To say the Valley was caught with its ingots exposed would be understatement. We were so unprepared that when a delegation of local government officials and community leaders went to Chicago to meet with U.S. Economic Development Administration officials about the region's economic future, delegates were tongue-tied when asked question, "What do you want to do now that the mills have closed?" Local officials admitted that no one had imagined a day when steel would not be king in the Valley.
That is why Reardon's comments to the Save Our Airbase Reservists should be viewed in a positive light. But the job of thinking the unthinkable should not fall to SOAR. Members are focused on keeping the base off the closing list, and that's a full-time assignment.
The ideal setting for the kind of research that is necessary to answer the question, "What will the Valley do if the base closes?" is Youngstown State University. The economic, social and even psychological implications of a base closing must be examined academically. How have other communities coped? What happens to the economy? How does a region withstand a $90 million blow each year? What do you do with a base that has been decommissioned?

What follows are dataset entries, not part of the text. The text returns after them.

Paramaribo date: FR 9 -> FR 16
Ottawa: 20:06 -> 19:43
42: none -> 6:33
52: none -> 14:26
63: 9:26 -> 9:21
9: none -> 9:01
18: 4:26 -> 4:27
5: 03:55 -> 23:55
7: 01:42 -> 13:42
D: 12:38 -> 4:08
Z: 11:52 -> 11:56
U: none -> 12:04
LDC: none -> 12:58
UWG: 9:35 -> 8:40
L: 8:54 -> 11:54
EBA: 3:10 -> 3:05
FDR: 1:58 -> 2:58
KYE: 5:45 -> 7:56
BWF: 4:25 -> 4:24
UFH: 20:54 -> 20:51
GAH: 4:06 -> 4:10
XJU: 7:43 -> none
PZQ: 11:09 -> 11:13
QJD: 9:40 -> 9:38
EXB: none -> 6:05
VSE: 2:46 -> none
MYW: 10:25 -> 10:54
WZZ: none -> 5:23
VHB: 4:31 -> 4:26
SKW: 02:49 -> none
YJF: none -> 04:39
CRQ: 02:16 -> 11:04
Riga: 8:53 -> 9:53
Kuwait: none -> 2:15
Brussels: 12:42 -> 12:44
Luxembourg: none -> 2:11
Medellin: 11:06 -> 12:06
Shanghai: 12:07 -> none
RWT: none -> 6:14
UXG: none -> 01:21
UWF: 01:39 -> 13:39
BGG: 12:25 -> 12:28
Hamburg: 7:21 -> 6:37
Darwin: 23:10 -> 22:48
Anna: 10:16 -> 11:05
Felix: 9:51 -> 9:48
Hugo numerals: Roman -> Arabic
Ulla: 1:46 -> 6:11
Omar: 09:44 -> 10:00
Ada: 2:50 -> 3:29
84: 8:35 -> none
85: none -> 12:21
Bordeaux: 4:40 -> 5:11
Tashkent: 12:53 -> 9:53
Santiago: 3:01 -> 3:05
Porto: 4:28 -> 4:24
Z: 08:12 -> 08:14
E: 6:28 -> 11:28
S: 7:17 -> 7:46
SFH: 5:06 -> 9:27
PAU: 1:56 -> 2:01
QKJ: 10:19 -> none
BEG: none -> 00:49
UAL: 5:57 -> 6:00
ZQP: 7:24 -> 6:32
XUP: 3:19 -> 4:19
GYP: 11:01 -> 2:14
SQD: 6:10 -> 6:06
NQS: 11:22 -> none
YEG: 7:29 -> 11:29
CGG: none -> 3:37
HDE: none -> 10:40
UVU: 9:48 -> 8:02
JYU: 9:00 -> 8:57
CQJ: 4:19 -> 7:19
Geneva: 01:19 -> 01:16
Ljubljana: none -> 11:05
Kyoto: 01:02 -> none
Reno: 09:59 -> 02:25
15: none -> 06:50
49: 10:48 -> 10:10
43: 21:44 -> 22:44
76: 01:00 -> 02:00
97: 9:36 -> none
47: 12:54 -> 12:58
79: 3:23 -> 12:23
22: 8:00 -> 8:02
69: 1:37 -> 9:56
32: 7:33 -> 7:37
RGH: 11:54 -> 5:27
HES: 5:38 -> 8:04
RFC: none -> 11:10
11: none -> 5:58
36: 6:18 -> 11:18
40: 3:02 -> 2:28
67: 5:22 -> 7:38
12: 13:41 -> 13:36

And it isn't too early to begin such research.
Foolhardy
No one, especially members of the Base Realignment and Closure Commission, should mistake an exercise in "What if?" as a sign that the Mahoning Valley has conceded defeat. Just as the region did several years ago in rallying behind then Congressman James A. Traficant Jr.'s call to demonstrate to the federal government the foolhardiness of closing the Youngstown Air Reserve Station, we will do so again.
If the Pentagon's goal is to cut spending, then the Vienna Township facility is the wrong target. Not only has the federal government earned a hundred-fold return on its investment, but the establishment of an air reserve wing makes it clear that Pentagon officials recognize the superiority of the base compared with other such installations.
That said, the region would be making a grave mistake not preparing for the worst. There is much work to be done, We must not forget the lessons of the collapse of the steel industry in the Mahoning Valley. And the chief lesson is simply this: Nothing lasts forever.